## Records supplied
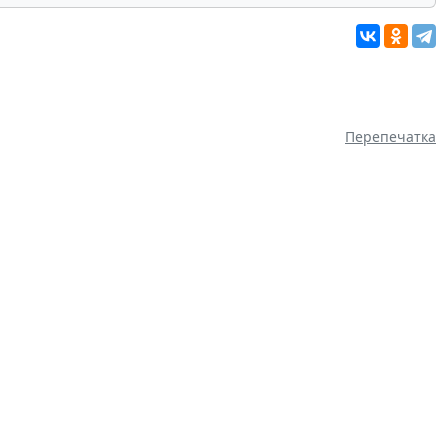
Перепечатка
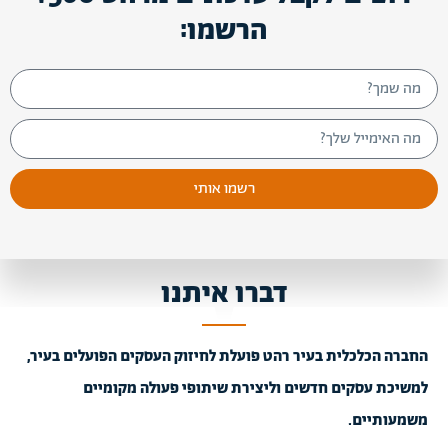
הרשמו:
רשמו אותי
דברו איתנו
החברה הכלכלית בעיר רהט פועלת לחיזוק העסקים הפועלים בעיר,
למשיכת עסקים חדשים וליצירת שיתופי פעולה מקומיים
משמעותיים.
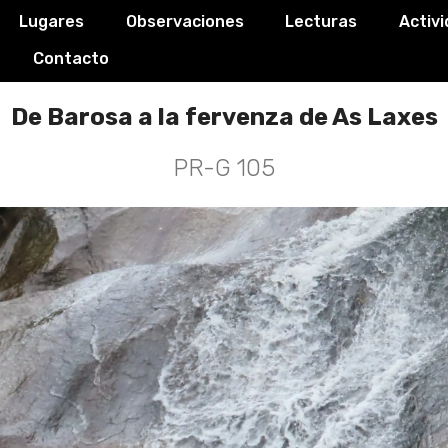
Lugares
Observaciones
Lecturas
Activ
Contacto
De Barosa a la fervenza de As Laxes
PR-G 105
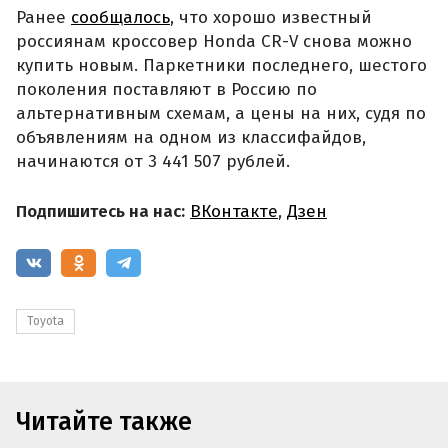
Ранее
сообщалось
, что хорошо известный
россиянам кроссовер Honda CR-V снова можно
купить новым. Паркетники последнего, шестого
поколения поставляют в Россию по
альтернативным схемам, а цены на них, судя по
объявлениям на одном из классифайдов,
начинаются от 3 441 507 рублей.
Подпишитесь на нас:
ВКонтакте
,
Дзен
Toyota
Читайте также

--

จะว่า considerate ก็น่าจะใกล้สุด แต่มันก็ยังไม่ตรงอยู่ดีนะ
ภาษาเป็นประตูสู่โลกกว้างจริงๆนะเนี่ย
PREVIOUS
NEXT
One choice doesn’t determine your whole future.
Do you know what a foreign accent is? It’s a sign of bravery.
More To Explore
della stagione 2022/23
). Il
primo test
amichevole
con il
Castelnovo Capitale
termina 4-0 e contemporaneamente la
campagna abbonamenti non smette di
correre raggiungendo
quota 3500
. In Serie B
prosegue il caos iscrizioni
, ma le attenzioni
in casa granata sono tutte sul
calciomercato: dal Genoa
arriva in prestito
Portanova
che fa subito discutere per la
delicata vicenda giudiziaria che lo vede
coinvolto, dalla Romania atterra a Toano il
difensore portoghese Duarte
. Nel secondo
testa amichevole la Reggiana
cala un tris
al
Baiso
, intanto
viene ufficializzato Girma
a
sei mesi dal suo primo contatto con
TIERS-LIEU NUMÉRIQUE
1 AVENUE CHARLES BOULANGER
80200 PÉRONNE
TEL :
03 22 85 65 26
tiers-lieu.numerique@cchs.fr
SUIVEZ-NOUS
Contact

...

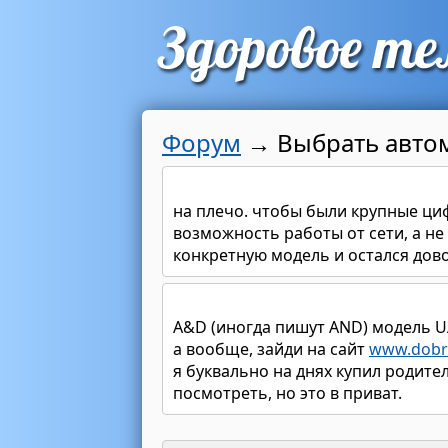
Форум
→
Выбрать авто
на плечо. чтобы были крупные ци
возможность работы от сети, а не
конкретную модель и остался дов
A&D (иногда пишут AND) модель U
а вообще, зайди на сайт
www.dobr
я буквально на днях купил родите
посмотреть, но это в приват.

## Exercise prompt
Only lines holding the string "модель" are wanted; gather each one from the entries above.

## Result for this task
конкретную модель и остался дов
A&D (иногда пишут AND) модель U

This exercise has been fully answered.